OK, enough about work.  Movies: 

Titantic, James Cameron’s shining tribute to NAFTA (the North American Free Trade Agreement).  If you want to know where $200 million went, just read the closing credits.  Every third person from Baja, Mexico to San Diego to Marin County to British Columbia seems to have been involved.  Literally thousands of names are listed, only there are so many that they separated them with commas instead of the standard columns. 

The story is told in flashback, which allows modern-day characters to occasionally explain what went wrong and how the ship cracked in two as she went down.  Seems everything the captain and helmsman had learned with previous ships worked against them with the Titanic.  When they spotted the iceberg, they should have just rammed it.  Instead they tried to veer off, which you could probably do with a smaller ship.  It was rather like someone who always drove a small sports car suddenly behind the wheel of a limousine or bus.  Their reflexes got in the way. 

Of course, it takes two hours before the iceberg gets to make its debut.  First we have to get through a love story involving a poor, little rich girl and a scrappy artist who won tickets for the trip in a last-minute poker game (lucky guy).  He gets to see her world, full of stuffy rich people in evening dress; and she gets to visit his world, full of happy poor people who dance in their bare feet. 

Just as the two are about to get their comeuppance, that pesky ice cube gets in the way.  And then Cameron pulls out all the stops.  His action scenes are very convincing and use a lot of water.  You watch state rooms slowly tilt until everything starts falling off the shelves and then even the shelves start to slide.  Many, many stunt people jump, fall or are pushed into the water.  You will believe that a ship that big can sink that fast. 

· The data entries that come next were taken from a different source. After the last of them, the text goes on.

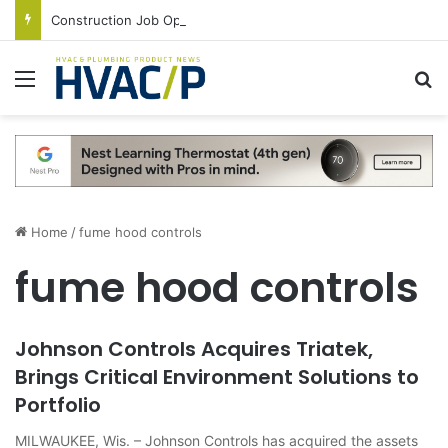
Construction Job Openings Increase By 14,000 in June, Up 36% Year Over Year
Menu
S
Home
/
fume hood controls
fume hood controls
Johnson Controls Acquires Triatek,
Brings Critical Environment Solutions to
Portfolio
MILWAUKEE, Wis. – Johnson Controls has acquired the assets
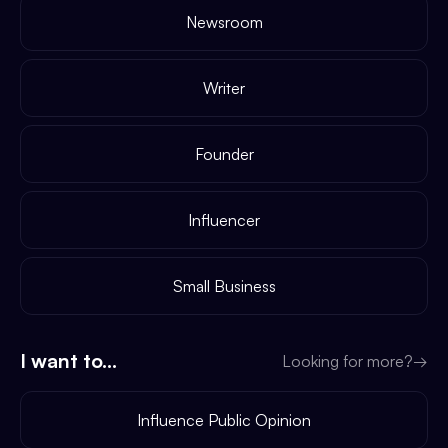
Newsroom
Writer
Founder
Influencer
Small Business
I want to...
Looking for more?
→
Influence Public Opinion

As for the young lovers, it’s a little hard to really care about them since they’re plastic to begin with.  Starsky and Hutch had more chemistry than these two.  The people who really affect you are the bit parts, which Cameron wisely filled with veteran character actors.  It takes real actors with plenty of experience to show you the despair in the eyes of the captain and the architect who built the ship as they realize that their hubris and arrogance will cost so many innocent people their lives.  Or the Irish woman, trapped in steerage, telling bedtime stories to her young children as she waits for the inevitable.  The last hour makes the first two worth it.  Take plenty of Kleenex. 

Tomorrow Never Dies.  Silly title, a reference to a USA Today-type newspaper printed in multiple languages with the title of Tomorrow (in multiple languages).  Like all Bond films, it starts out with an elaborate action sequence, ending with a typical Bond offhanded remark.  Unlike most Bond films, it actually has a fathomable plot.  In the usual Bond film, during a spectacularly choreographed action scene, you find yourself wondering, “Um, why is he battling with a Samurai warrior in a Viennese Crystal factory?  How did we get here?” 

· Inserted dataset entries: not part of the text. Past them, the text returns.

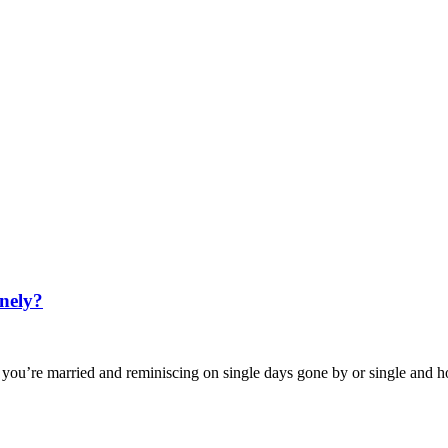
nely?
u’re married and reminiscing on single days gone by or single and 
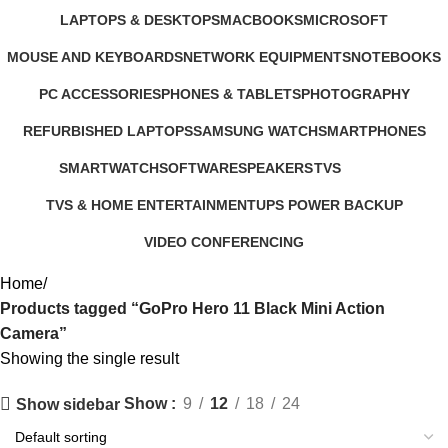
347 Products
4 Products
3 Products
385 Products
LAPTOPS & DESKTOPS
MACBOOKS
MICROSOFT
321 Products
57 Products
2 Products
MOUSE AND KEYBOARDS
NETWORK EQUIPMENTS
NOTEBOOKS
29 Products
127 Products
26 Products
PC ACCESSORIES
PHONES & TABLETS
PHOTOGRAPHY
283 Products
607 Products
124 Products
REFURBISHED LAPTOPS
SAMSUNG WATCH
SMARTPHONES
47 Products
13 Products
167 Products
SMARTWATCH
SOFTWARE
SPEAKERS
TVS
50 Products
1 Product
15 Products
43 Products
TVS & HOME ENTERTAINMENT
UPS POWER BACKUP
176 Products
3 Products
VIDEO CONFERENCING
76 Products
Home
Products tagged “GoPro Hero 11 Black Mini Action
Camera”
Showing the single result
Show
9
12
18
24
Show sidebar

Of course the advantage to the Byzantine story line is that you can watch the movie over and over and still not know what’s going on.  In this film, you know exactly what’s going on because the villain goes to great trouble to explain it all up front.  Another difference is that the “Bond girl” is a martial arts expert in her own right, capable of kicking people in the head with the best of them. 

Straightforward plot, adequate action sequences, the usual gadgets and gimmicks that come into play at just the right moment.  An enjoyable two hours.  Or you could wait for the video to come out.  Or you can wait a little longer for it to show up on a TBS marathon.